Aim of the task :: Each line that contains the string "para" counts once; report how many such lines appear in the data, as a number only.

#### Supplied records

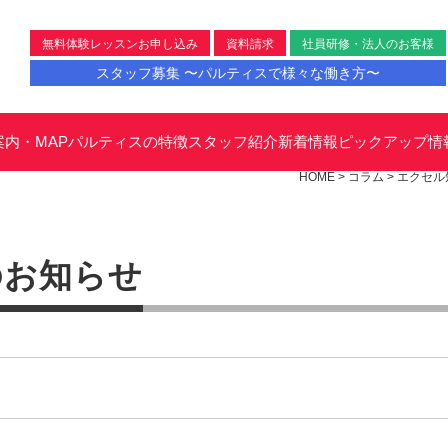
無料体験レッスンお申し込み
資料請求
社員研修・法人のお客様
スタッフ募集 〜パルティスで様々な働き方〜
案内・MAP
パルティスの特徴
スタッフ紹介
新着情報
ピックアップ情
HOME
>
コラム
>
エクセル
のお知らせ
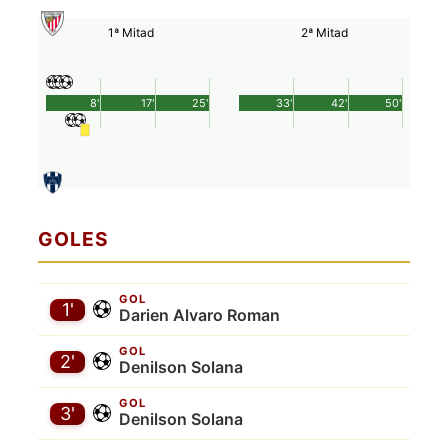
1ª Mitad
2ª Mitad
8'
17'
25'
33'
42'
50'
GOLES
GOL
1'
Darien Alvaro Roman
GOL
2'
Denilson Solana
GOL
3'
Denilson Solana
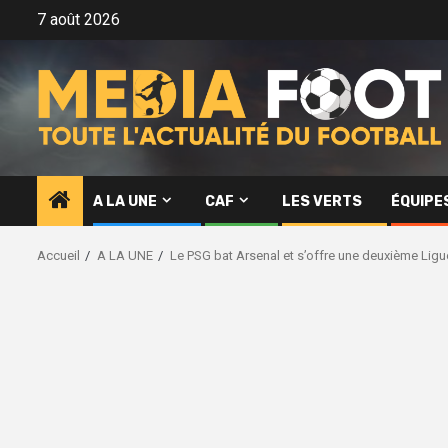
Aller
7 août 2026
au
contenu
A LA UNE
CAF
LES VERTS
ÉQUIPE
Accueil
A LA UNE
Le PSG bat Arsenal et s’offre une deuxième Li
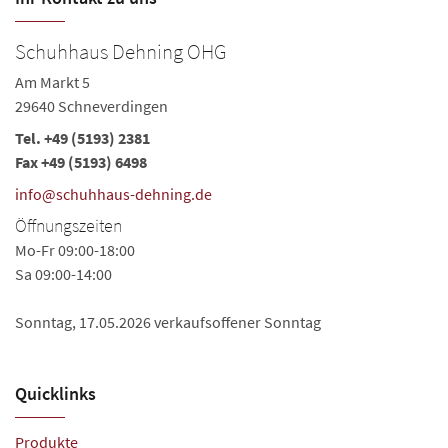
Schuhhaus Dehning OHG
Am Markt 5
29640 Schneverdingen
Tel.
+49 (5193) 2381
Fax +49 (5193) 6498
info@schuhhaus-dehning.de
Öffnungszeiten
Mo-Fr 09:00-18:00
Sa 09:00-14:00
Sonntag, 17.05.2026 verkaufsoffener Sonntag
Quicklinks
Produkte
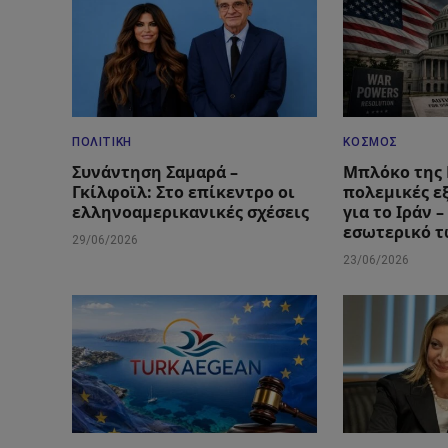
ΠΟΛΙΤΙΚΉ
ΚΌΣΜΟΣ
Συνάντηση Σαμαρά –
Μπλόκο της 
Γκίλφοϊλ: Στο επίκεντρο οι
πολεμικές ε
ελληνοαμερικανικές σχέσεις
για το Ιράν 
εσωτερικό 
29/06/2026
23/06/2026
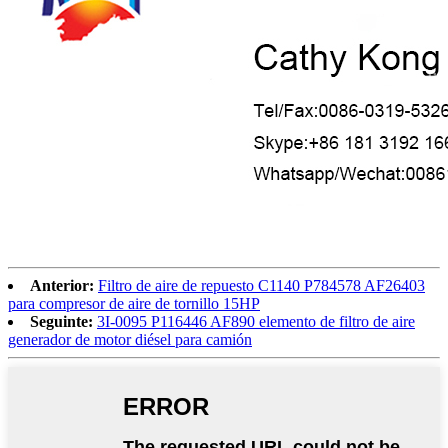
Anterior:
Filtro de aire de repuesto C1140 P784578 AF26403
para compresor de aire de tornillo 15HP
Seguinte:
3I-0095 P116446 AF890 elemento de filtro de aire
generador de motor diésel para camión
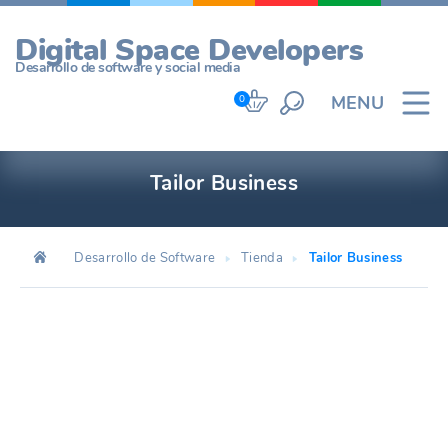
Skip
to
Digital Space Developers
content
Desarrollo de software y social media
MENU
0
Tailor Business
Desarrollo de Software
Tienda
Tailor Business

########

Task answer :: 2